3 branding truths you already know
- The Apple logo can’t help you, unless you do Apple stuff. People would walk in, look around, and walk out, confused. You can only leverage another brand’s approach if you share a common audience.
- If you advertise lookpuppies, you won’t get watchdog sales. It takes longer to have a conversation if you redefine everything. You only need a few unique elements, on top of a tried-and-tested foundation.
- Names and faces do not define personalities. They only help you to remember who is what; we can learn to distrust an innocent face. Keep your actions and content in line with your brand, or the aesthetics will fail.
Simply put: A brand is everything people know about your work. Your identity, or presentation, anchors that everything.
2 main reasons to worry about your brand identity
- Is it putting off potential connections? In the absence of experience, people do judge by the cover. On the Web, we browse quickly to trim down our list of options. A well-executed presentation can keep you on most shortlists.
- Is it overlooked by your stakeholders? If appearance is an afterthought, you can still have success. But a strong look gives people a way to show they are on your team. You know people really buy the idea when they buy the tshirt.
If you don’t have these problems, congratulations! Your brand isn’t holding you back. You can cancel the project, if you like – but maybe double-check first?

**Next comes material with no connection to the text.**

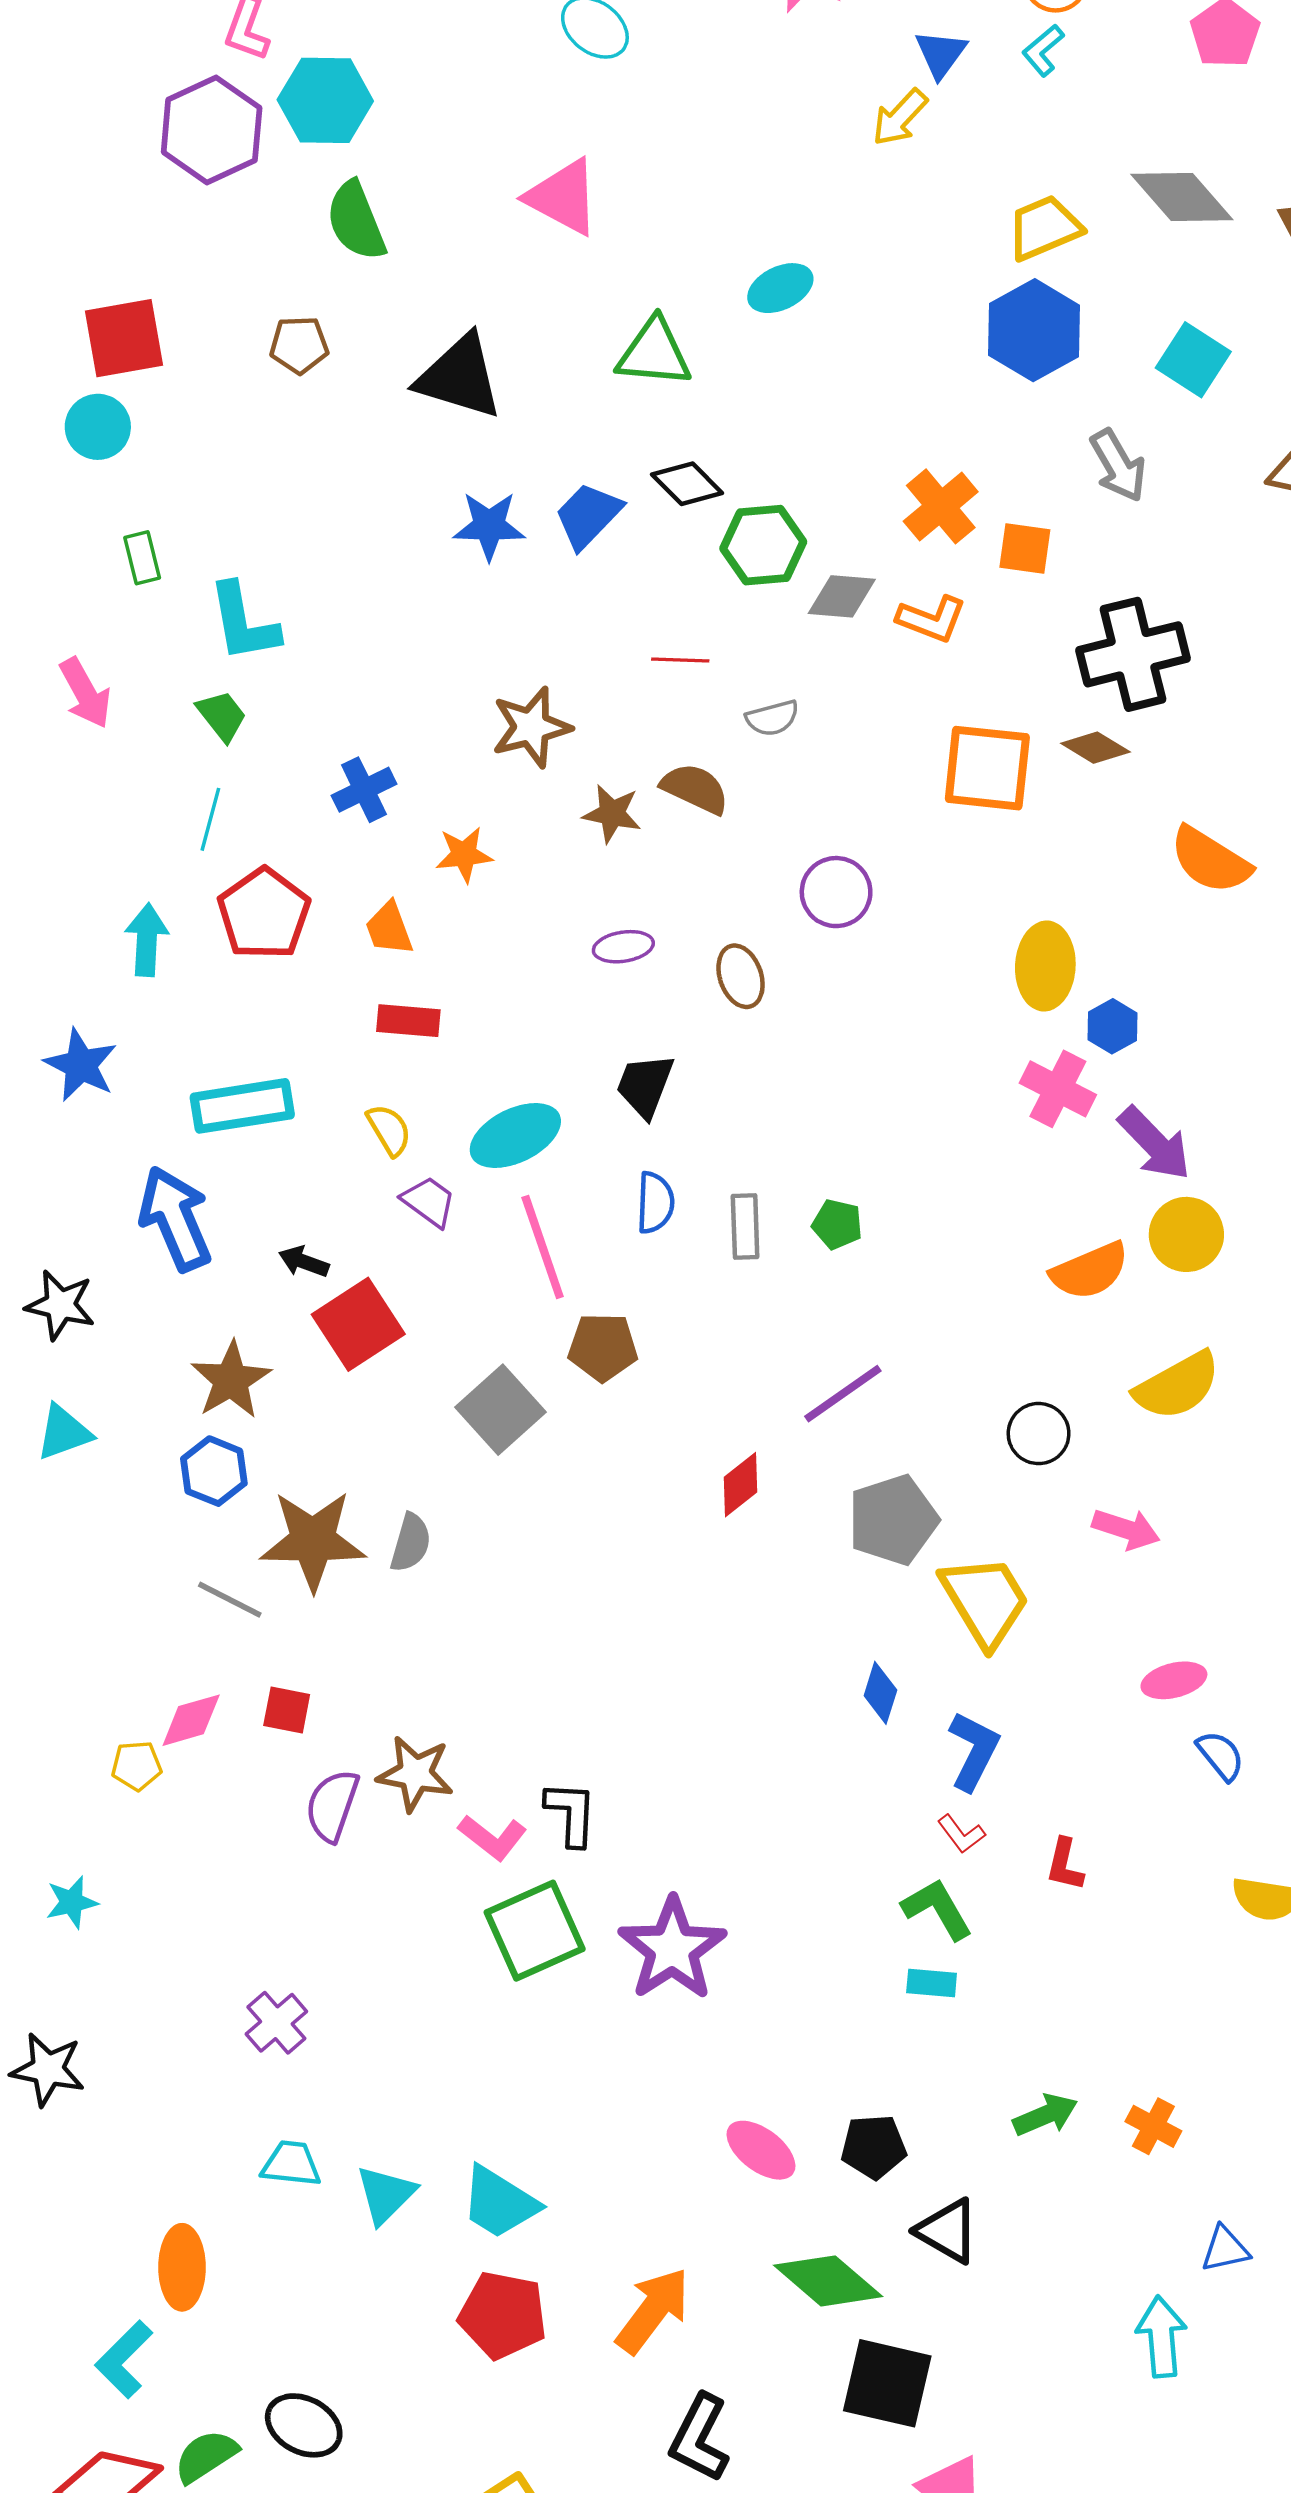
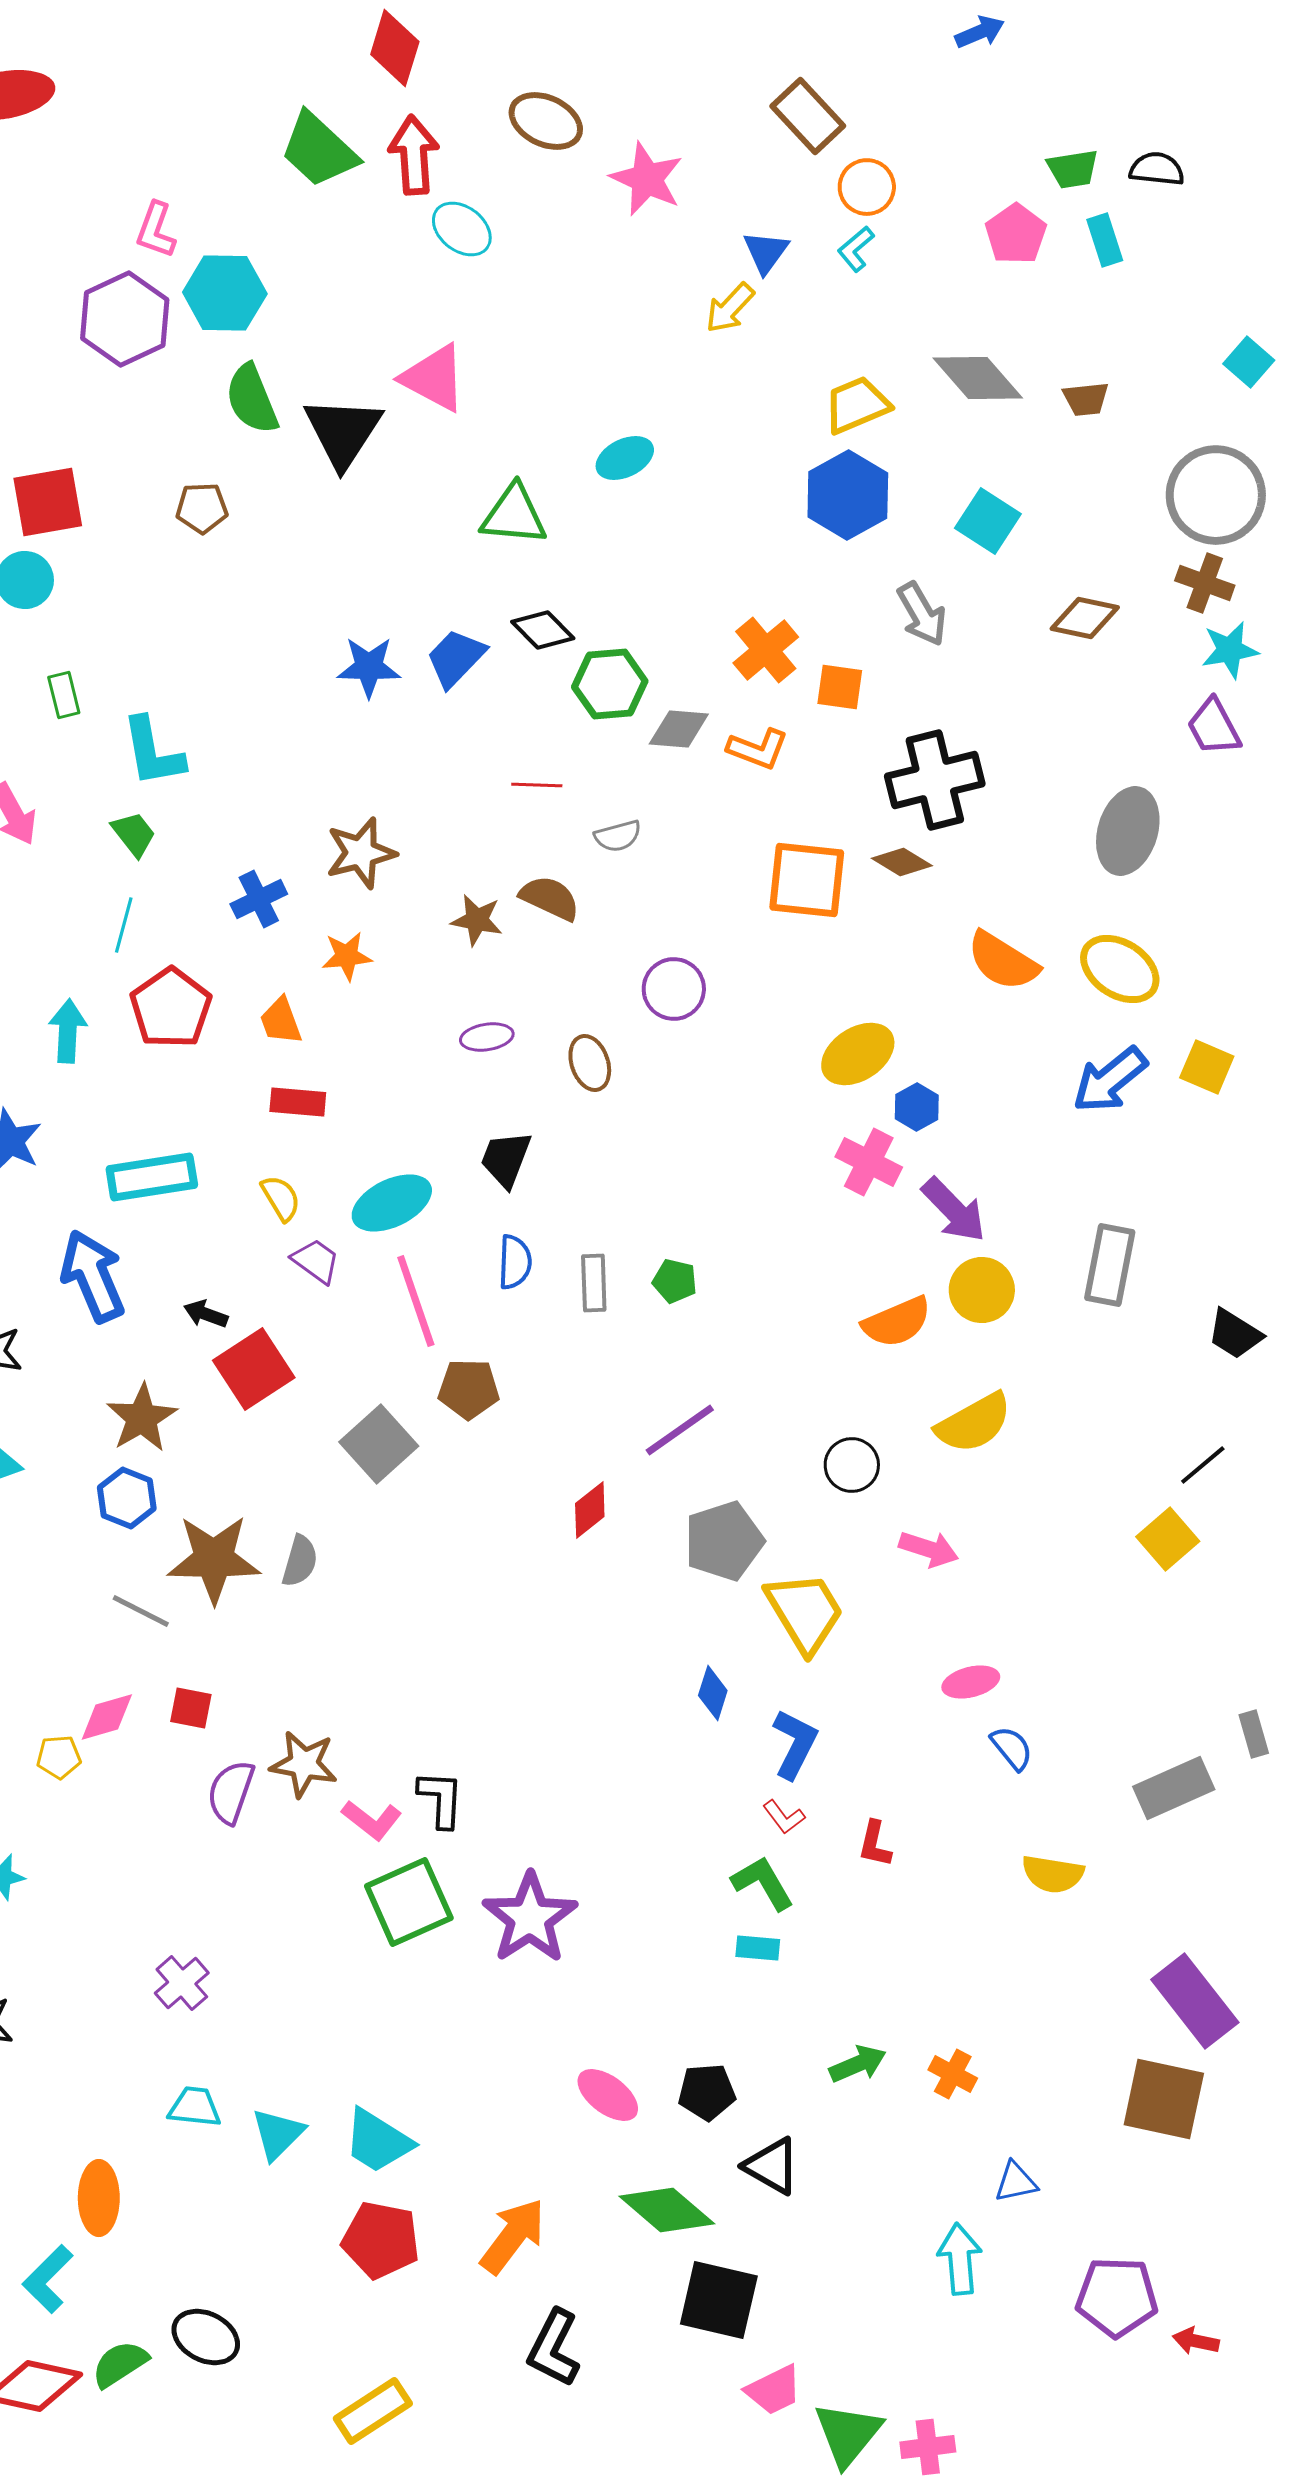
black triangle: (460, 377) -> (343, 432), moved, turned 46
brown star: (531, 727) -> (361, 853), moved
yellow ellipse: (1045, 966) -> (858, 1054), turned 54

Where does the brand designer come in?
My obvious job is to bridge how you want to look, and what people want to see. However, visuals can only frame your decisions and values; the whole experience has to back it up. That is why I only ask for your preferences after I understand your brand purpose.

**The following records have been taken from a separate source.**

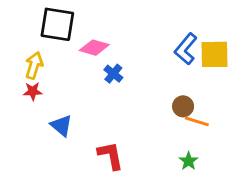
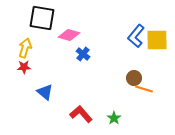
red L-shape: (111, 156) -> (81, 114), turned -30
green star: (189, 161) -> (114, 118), moved

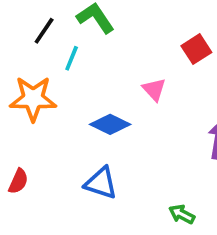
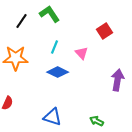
cyan line: (72, 58) -> (55, 47), moved
blue triangle: (101, 183) -> (53, 117), moved

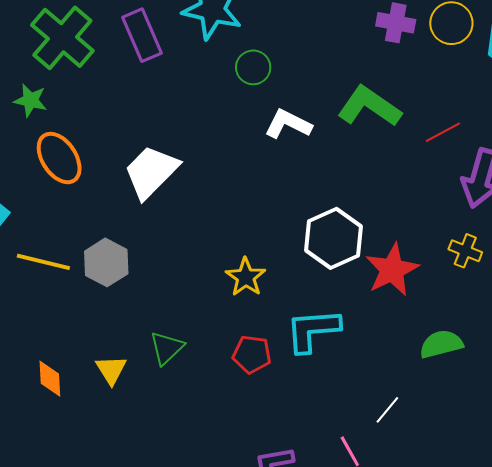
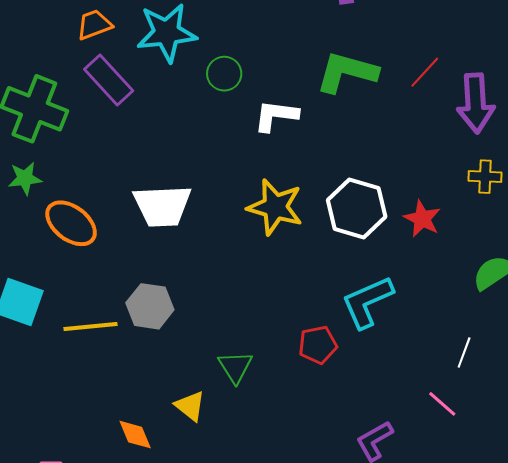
white trapezoid: (151, 172) -> (162, 206), turned -118
red star: (392, 270) -> (422, 219), size x0.7
yellow star: (246, 277) -> (275, 207), moved, size x1.4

Congratulations, introduction complete. Ready for the next modules?
Purpose: what should your branding do?
By purpose, I don’t mean your over-arching mission, actually. No vision boards needed – just your expectations for the brand you want to build. How and when you will need it, and how it should land with people.
-
Personality
If your brand was a person, what adjectives would fit best?
-
Usage
How often do you plan to publish content for your brand?
-
Strategy
What would define a successful visual brand for you? Should it identify or announce?
Preferences: how should your branding feel?
And preferences don’t exactly cover the nuts-and-bolts of your logo design. We won’t even mention ‘serif’ or ‘sans’. This is about conceptual thinking, informed by the brand purpose . Remember, your clothes don’t dictate your character. (But don’t worry, I’ll soon be begging you for specifics.)